Zwischen ihm und seinem Freund Martin Bauer saß Irene Sommer und hielt ihren kleinen Sohn Jamie an ihre runde Brust. Der Säugling hatte Hunger und scherte sich nicht darum, daß er und seine Mutter keinen eigenen, abgetrennten Raum zu Verfügung hatten.

Auf der PRIDE OF MISSOURI hätten sie diesen Raum gehabt. So hieß der Heckschaufelraddampfer, mit dem die deutschen Auswanderer von St. Louis aus den Missouri heraufgefahren waren, um in Kansas City Anschluß an einen Oregon-Treck zu bekommen.

Seit einer geschlagenen Woche regnete es unaufhörlich. Die PRIDE OF MISSOURI hatte ihre Bestes gegeben, um gegen den aufgewühlten Strom anzukämpfen. Das Schiff hatte sich gegen die immer stärker werdende Strömung gestemmt und sich dreimal unter Mühen von Sandbänken gelöst, die sich erst seit kurzem an ihrem Platz befanden. Aber als ein riesiger Felsbrocken, der wohl durch abgetragenes Land gelöst worden und schließlich in den Fluß gerollt war, dem Schiff den halben Rumpf aufschlitzte, gab der entnervte Kapitän auf. Immerhin besaß die Reederei den Anstand, allen Passagieren eine Wagenfahrt nach Blue Springs und von dort aus die Zugfahrt nach Kansas City zu bezahlen.

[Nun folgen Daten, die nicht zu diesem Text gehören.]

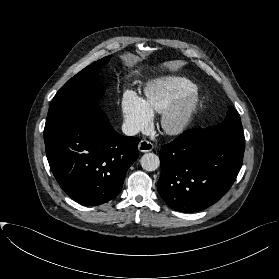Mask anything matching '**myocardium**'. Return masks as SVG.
<instances>
[{
    "instance_id": "myocardium-1",
    "label": "myocardium",
    "mask_w": 279,
    "mask_h": 279,
    "mask_svg": "<svg viewBox=\"0 0 279 279\" xmlns=\"http://www.w3.org/2000/svg\"><path fill=\"white\" fill-rule=\"evenodd\" d=\"M200 102L201 96L197 90L181 97L162 113L161 130L169 136L182 135L192 123Z\"/></svg>"
}]
</instances>
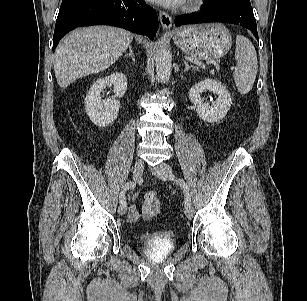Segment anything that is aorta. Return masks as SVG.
I'll list each match as a JSON object with an SVG mask.
<instances>
[{"label": "aorta", "instance_id": "762f6f07", "mask_svg": "<svg viewBox=\"0 0 307 301\" xmlns=\"http://www.w3.org/2000/svg\"><path fill=\"white\" fill-rule=\"evenodd\" d=\"M156 73L160 81H169L172 69V55L164 42H159L155 57Z\"/></svg>", "mask_w": 307, "mask_h": 301}]
</instances>
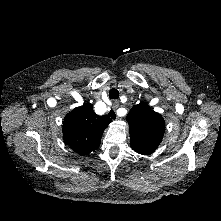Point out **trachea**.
<instances>
[{
  "label": "trachea",
  "mask_w": 221,
  "mask_h": 221,
  "mask_svg": "<svg viewBox=\"0 0 221 221\" xmlns=\"http://www.w3.org/2000/svg\"><path fill=\"white\" fill-rule=\"evenodd\" d=\"M109 98L110 99H118L119 98V91L115 88H112L109 91Z\"/></svg>",
  "instance_id": "obj_1"
}]
</instances>
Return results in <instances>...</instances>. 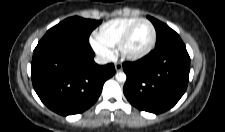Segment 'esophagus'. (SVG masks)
Wrapping results in <instances>:
<instances>
[{
    "label": "esophagus",
    "instance_id": "obj_1",
    "mask_svg": "<svg viewBox=\"0 0 225 132\" xmlns=\"http://www.w3.org/2000/svg\"><path fill=\"white\" fill-rule=\"evenodd\" d=\"M115 70H116L117 72L121 71V70H122V64L119 63V62L115 63Z\"/></svg>",
    "mask_w": 225,
    "mask_h": 132
}]
</instances>
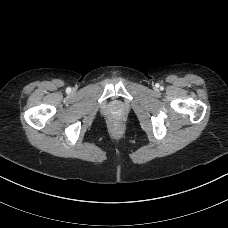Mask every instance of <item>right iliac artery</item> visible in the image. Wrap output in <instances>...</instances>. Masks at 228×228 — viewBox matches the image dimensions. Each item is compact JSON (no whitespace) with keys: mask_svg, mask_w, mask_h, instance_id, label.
Returning <instances> with one entry per match:
<instances>
[{"mask_svg":"<svg viewBox=\"0 0 228 228\" xmlns=\"http://www.w3.org/2000/svg\"><path fill=\"white\" fill-rule=\"evenodd\" d=\"M67 92H70L71 91V88H67V90H66Z\"/></svg>","mask_w":228,"mask_h":228,"instance_id":"right-iliac-artery-1","label":"right iliac artery"}]
</instances>
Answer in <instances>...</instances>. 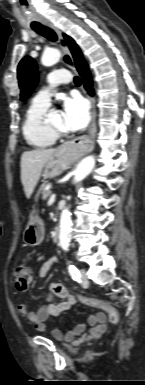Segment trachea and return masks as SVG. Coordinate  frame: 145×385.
<instances>
[{"label": "trachea", "mask_w": 145, "mask_h": 385, "mask_svg": "<svg viewBox=\"0 0 145 385\" xmlns=\"http://www.w3.org/2000/svg\"><path fill=\"white\" fill-rule=\"evenodd\" d=\"M32 29L36 33L42 35L43 37L47 38L48 40H50L52 42H55L57 40L56 33L49 27H46L42 24H36V25H32ZM74 83L77 86H80L81 85V79L78 76H75L74 77Z\"/></svg>", "instance_id": "obj_1"}]
</instances>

Nein, die Flüsse brachten den deutschen Auswanderern wirklich kein Glück. Erst die Entführung des Flußdampfers ONTARIO auf dem Ohio, dann der Anschlag von Quantrills Südstaaten-Guerillas auf das Kanonenboot USS RA VAGER, und schließlich das verhängnisvolle Wettrennen zwischen den beiden großen Mississippi-Steamern QUEEN OF NEW ORLEANS und QUEEN OF ST. LOUIS, bei dem die NEW ORLEANS unter tragischen Umständen gesunken war.